Ecclesiology is theology of the Church – what it is, how it’s formed, why it exists, what it does and a lot more. It’s not a simple area of doctrine because what you believe about God (as Trinity, for instance) and salvation has a lot to do with what you believe about the Church. But that also helps us keep our teaching about the Church honest. What do we believe about the Church and what does it teach about Who God is and the story of salvation?
In the creed, Christians have confessed “One holy, catholic and apostolic church” from the earliest days of the Church. So, just like there’s one God and one baptism, there’s one Church.
So far, so good. No one disagrees with this. But…
We don’t act like it. Most of us in the West have convictions about the Church that make us sound more like a collection of American Legion posts instead of the One Body that the New Testament calls us. The notion we have about our churches is that they are voluntary organizations which like-minded individuals gather together in common activities and goals.
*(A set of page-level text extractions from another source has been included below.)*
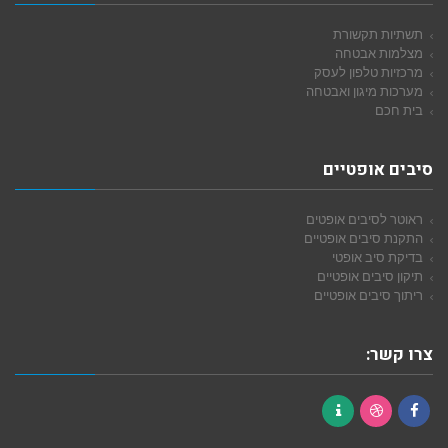
תשתיות תקשורת
מצלמות אבטחה
מרכזיות טלפון לעסק
מערכות מיגון ואבטחה
בית חכם
סיבים אופטיים
ראוטר לסיבים אופטים
התקנת סיבים אופטיים
בדיקת סיב אופטי
תיקון סיבים אופטיים
ריתוך סיבים אופטיים
צרו קשר:
Contact
Dribbble
Facebook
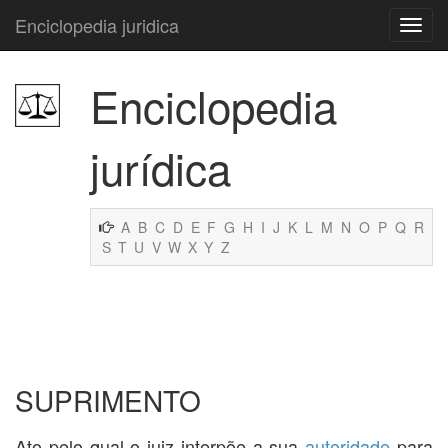
Enciclopedia juridica
Enciclopedia
jurídica
A
B
C
D
E
F
G
H
I
J
K
L
M
N
O
P
Q
R
S
T
U
V
W
X
Y
Z
SUPRIMENTO
Ato pelo qual o juiz interpõe a sua
autoridade
para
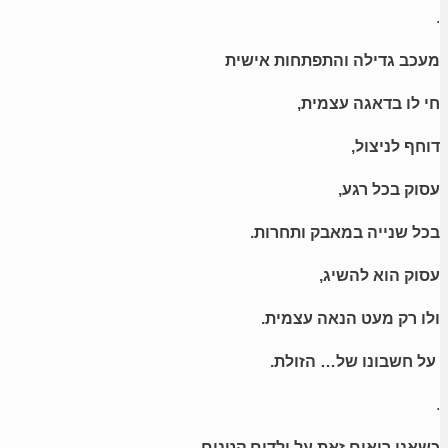
.
מעכב גדילה והתפתחות אישית
חי לו בדאגה עצמית,
דוחף לניצול,
עסוק בכל רגע,
בכל שנייה במאבק ותחרות.
עסוק הוא להשיג,
ולו רק מעט הנאה עצמית.
על חשבונו של… הזולת.
.
כשאנו רואים זאת על ילדים קטנים,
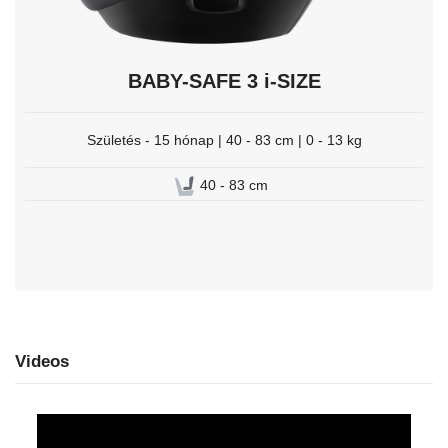
BABY-SAFE 3 i-SIZE
Születés - 15 hónap | 40 - 83 cm | 0 - 13 kg
40 - 83 cm
Videos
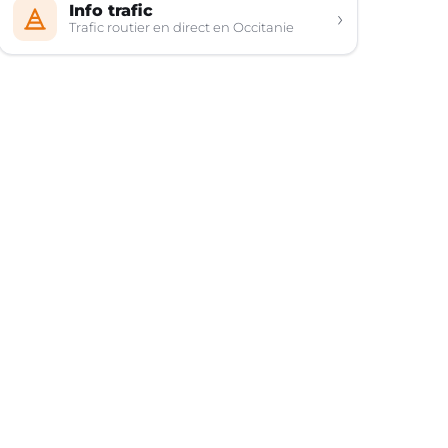
Info trafic
›
Trafic routier en direct en Occitanie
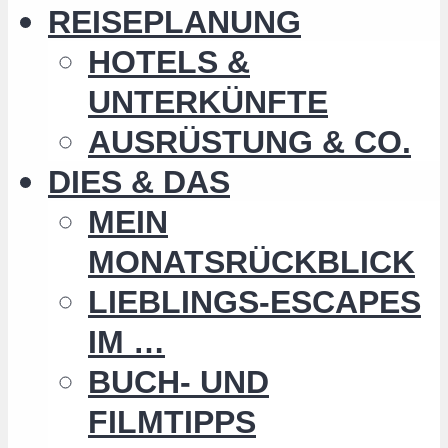
REISEPLANUNG
HOTELS &
UNTERKÜNFTE
AUSRÜSTUNG & CO.
DIES & DAS
MEIN
MONATSRÜCKBLICK
LIEBLINGS-ESCAPES
IM …
BUCH- UND
FILMTIPPS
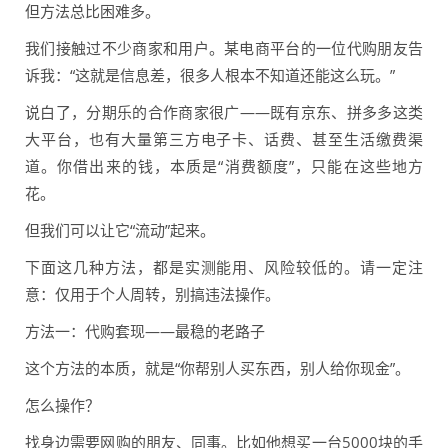
但方法总比困难多。
我们接触过不少商家和用户。某电商平台的一位代购朋友告
诉我：“这就是信息差，很多人根本不知道还能这么玩。”
说白了，分期乐的合作商家很广——既有京东、拼多多这类
大平台，也有大量第三方电子卡、话费、甚至生活缴费渠
道。你借出来的钱，本质是“消费额度”，只能在这些地方
花。
但我们可以让它“流动”起来。
下面这几种方法，都是实测能用、风险较低的。请一定注
意：仅用于个人周转，别搞违法操作。
方法一：代购套现——最稳的老路子
这个方法的本质，就是“你帮别人买东西，别人给你现金”。
怎么操作？
找身边需要网购的朋友、同事。比如他想买一台5000块的手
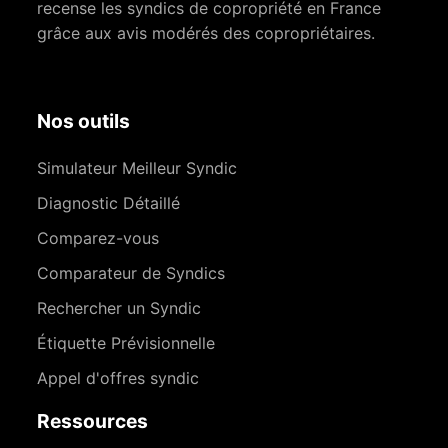
recense les syndics de copropriété en France
grâce aux avis modérés des copropriétaires.
Nos outils
Simulateur Meilleur Syndic
Diagnostic Détaillé
Comparez-vous
Comparateur de Syndics
Rechercher un Syndic
Étiquette Prévisionnelle
Appel d'offres syndic
Ressources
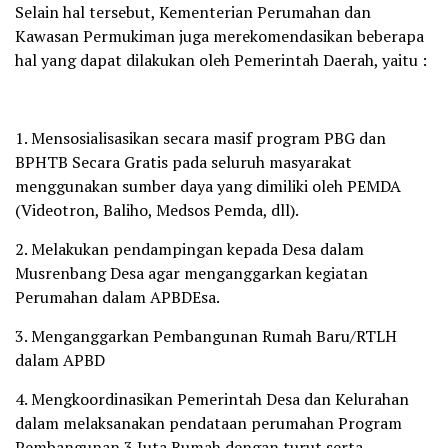
Selain hal tersebut, Kementerian Perumahan dan
Kawasan Permukiman juga merekomendasikan beberapa
hal yang dapat dilakukan oleh Pemerintah Daerah, yaitu :
1. Mensosialisasikan secara masif program PBG dan
BPHTB Secara Gratis pada seluruh masyarakat
menggunakan sumber daya yang dimiliki oleh PEMDA
(Videotron, Baliho, Medsos Pemda, dll).
2. Melakukan pendampingan kepada Desa dalam
Musrenbang Desa agar menganggarkan kegiatan
Perumahan dalam APBDEsa.
3. Menganggarkan Pembangunan Rumah Baru/RTLH
dalam APBD
4. Mengkoordinasikan Pemerintah Desa dan Kelurahan
dalam melaksanakan pendataan perumahan Program
Pembangunan 3 Juta Rumah dengan turut serta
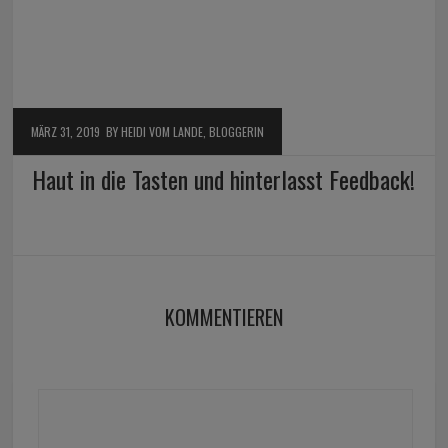
MÄRZ 31, 2019
BY HEIDI VOM LANDE, BLOGGERIN
Haut in die Tasten und hinterlasst Feedback!
KOMMENTIEREN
If that’s the case, then salvation isn’t actually the work of God, but is actually a membership card you sign up for, maybe pay the dues, and agree to be identified with. God Himself may or may not be Father, Son and Holy Spirit, but meets with us on mutual terms and agreement. No orthodox Christian is going to accept that idea of salvation or that idea of God. So why do we accept this idea of the Church?
It’s an ecclesiological anorexia. The moment we reduce our primary definition of what it means to be the Church to our local congregations, we cut ourselves off from the strength of being one holy, catholic, and apostolic church. When I was confirmed six months ago, I wasn’t formally joining my local church (St. Andrews College Hill). I was being welcomed into the Anglican Communion — a global body of Christians. I am as much a part of the Church in Nigeria or Chile as I am in North America. That bond is important. Not just because I think it is, but because it’s actually allowing us as Christians to teach and believe what the Scriptures tell us about the Body of Christ: that it is one, whole, and inter-connected in a mysterious, but critical way.
Brothers and sisters, we’ve been joined together by the Holy Spirit. We’re not an association of congregations. We’re not some group of likeminded people. We’re the Body of Christ. We’re one. We’re stuck with each other. So let’s not act like we can change that reality. The epistles of the New Testament urge us toward unity not because we’re divided, but because we’ve already been joined together and need to act like it. We have to do the hard work of being in communion with each other because God has already declared that we are. The same Divine declaration that made us righteous has also made us family. So, let’s get over ourselves, quit starving ourselves, and actually be one holy, catholic and apostolic church.